The second set of weights is given by:

$$\begin{aligned} w_v=\, \frac{1}{2\,*\,\sqrt{Tr \,\left( \textbf{H}^T \, \textbf{L}_v\,\textbf{H}\right) } } \hspace{1cm} v=1,...., V. \end{aligned}$$
(6)

In the end, the minimization problem corresponding to our method can be expressed as minimizing the following objective function:

$$\begin{aligned}{} & {} \min _{\textbf{P}_v, \; \textbf{H}} \, \sum _{v=1}^V \,\delta _v \, \Vert \textbf{S}_v \,-\textbf{H}\, \textbf{P}_v^T \Vert ^{2}_2 \,+ \,\lambda \,\sum _{v=1}^V \, w_v \,{Tr \,\left( \textbf{H}^T \, \textbf{L}_v\,\textbf{H}\right) } \, \nonumber \\{} & {} \qquad +\alpha \,Tr \,\left( ( \textbf{H}^T \, \textbf{H}\, - \,\textbf{I})^T\,(\, \textbf{H}^T \, \textbf{H}\, - \,\textbf{I}\,) \right) \, s.t. \; \; \textbf{H}\nonumber \\{} & {} \quad \ge 0, \; \; \textbf{P}_v^T \, \textbf{P}_v = \textbf{I}. \end{aligned}$$
(7)

Once \(\textbf{H}\) is estimated, the cluster index for each sample is determined by the position of the highest value in the corresponding row of \(\textbf{H}\).

Figure 2 shows an illustration of our proposed multi-view clustering method.

3.1 Optimization

In this section, we will outline our approach to optimizing the objective function defined in (7).
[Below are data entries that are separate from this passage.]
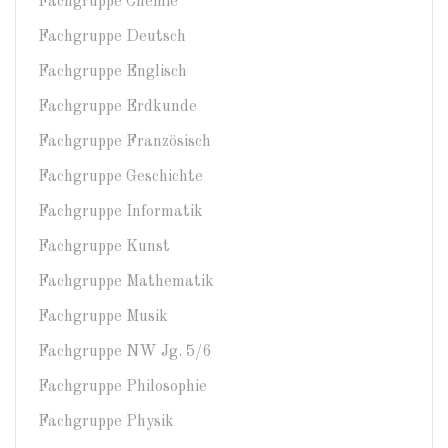
Fachgruppe Chemie
Fachgruppe Deutsch
Fachgruppe Englisch
Fachgruppe Erdkunde
Fachgruppe Französisch
Fachgruppe Geschichte
Fachgruppe Informatik
Fachgruppe Kunst
Fachgruppe Mathematik
Fachgruppe Musik
Fachgruppe NW Jg. 5/6
Fachgruppe Philosophie
Fachgruppe Physik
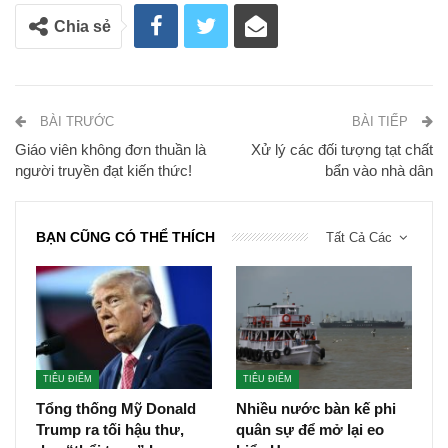
Chia sẻ
BÀI TRƯỚC
BÀI TIẾP
Giáo viên không đơn thuần là
Xử lý các đối tượng tạt chất
người truyền đạt kiến thức!
bẩn vào nhà dân
BẠN CŨNG CÓ THỂ THÍCH
Tất Cả Các
TIÊU ĐIỂM
TIÊU ĐIỂM
Tổng thống Mỹ Donald
Nhiều nước bàn kế phi
Trump ra tối hậu thư,
quân sự để mở lại eo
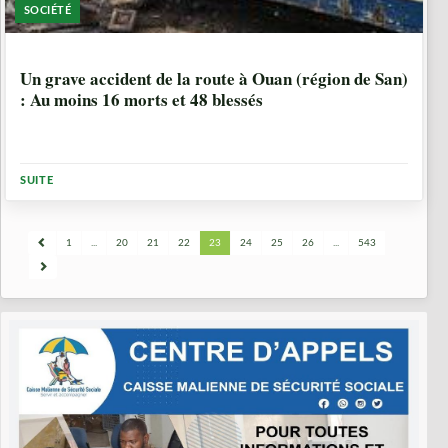
SOCIÉTÉ
2 ANNÉES
Un grave accident de la route à Ouan (région de San)
: Au moins 16 morts et 48 blessés
SUITE
1
...
20
21
22
23
24
25
26
...
543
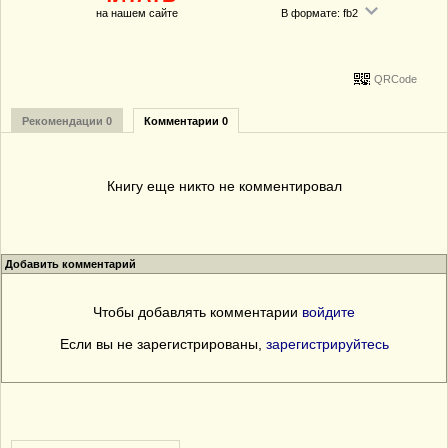
на нашем сайте
В формате: fb2
QRCode
Рекомендации 0
Комментарии 0
Книгу еще никто не комментировал
Добавить комментарий
Чтобы добавлять комментарии
войдите
Если вы не зарегистрированы,
зарегистрируйтесь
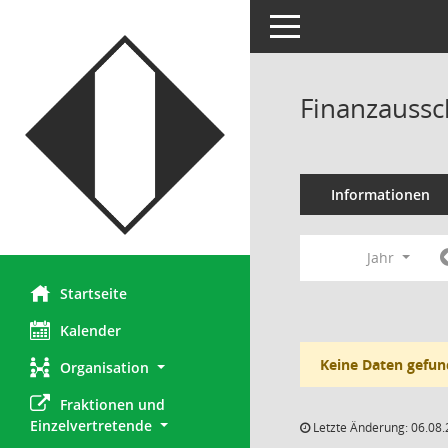
Toggle navigation
Finanzaussc
Informationen
Jahr
Startseite
Kalender
Keine Daten gefun
Organisation
Fraktionen und 
Einzelvertretende
Letzte Änderung: 06.08.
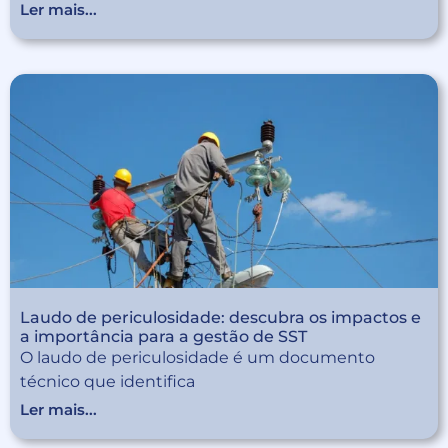
Ler mais...
Laudo de periculosidade: descubra os impactos e
a importância para a gestão de SST
O laudo de periculosidade é um documento
técnico que identifica
Ler mais...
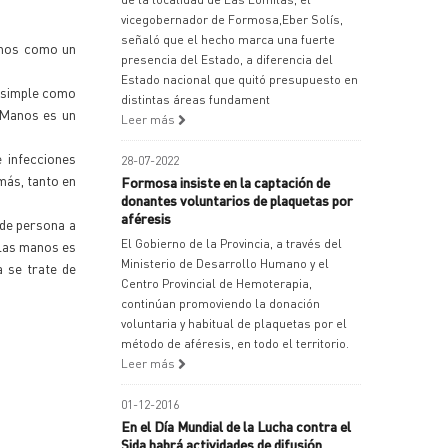
vicegobernador de Formosa,Eber Solís,
señaló que el hecho marca una fuerte
manos como un
presencia del Estado, a diferencia del
Estado nacional que quitó presupuesto en
n simple como
distintas áreas fundament
e Manos es un
Leer más
 infecciones
28-07-2022
más, tanto en
Formosa insiste en la captación de
donantes voluntarios de plaquetas por
aféresis
 de persona a
El Gobierno de la Provincia, a través del
 las manos es
Ministerio de Desarrollo Humano y el
a se trate de
Centro Provincial de Hemoterapia,
continúan promoviendo la donación
voluntaria y habitual de plaquetas por el
método de aféresis, en todo el territorio.
Leer más
01-12-2016
En el Día Mundial de la Lucha contra el
Sida habrá actividades de difusión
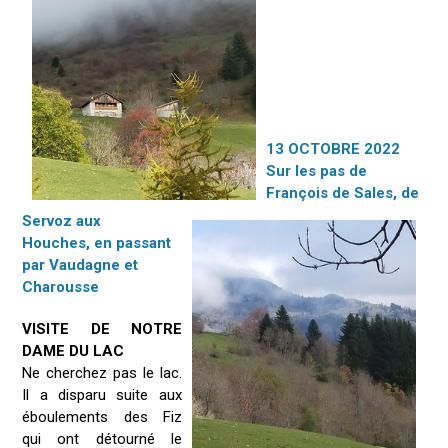
13 OCTOBRE 2022
Sur les pas de
François de Sales, de
Servoz aux
Houches, en passant
par Vaudagne et
Charousse
VISITE DE NOTRE
DAME DU LAC
Ne cherchez pas le lac.
Il a disparu suite aux
éboulements des Fiz
qui ont détourné le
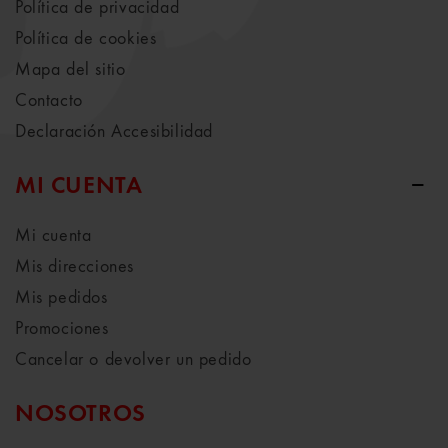
Política de privacidad
Política de cookies
Mapa del sitio
Contacto
Declaración Accesibilidad
MI CUENTA
Mi cuenta
Mis direcciones
Mis pedidos
Promociones
Cancelar o devolver un pedido
NOSOTROS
To update the matrices \(\textbf{H}\) and \(\textbf{P}_v\), we employ an alternating minimization approach. This approach entails updating one of these two matrices while keeping the other fixed, and this process is reiterated until convergence is achieved.

Initially, we set the parameters \(\lambda \) and \(\alpha \) to zero and subsequently solve the resultant minimization problem, which yields the results akin to the NESE method. Consequently, the matrix \(\textbf{H}\) estimated by NESE acts as the initial matrix for our optimization. We also implement the same methodologies described in [35] for computing the matrices \(\textbf{S}_v\) for each view v and initializing \(\textbf{P}_v\).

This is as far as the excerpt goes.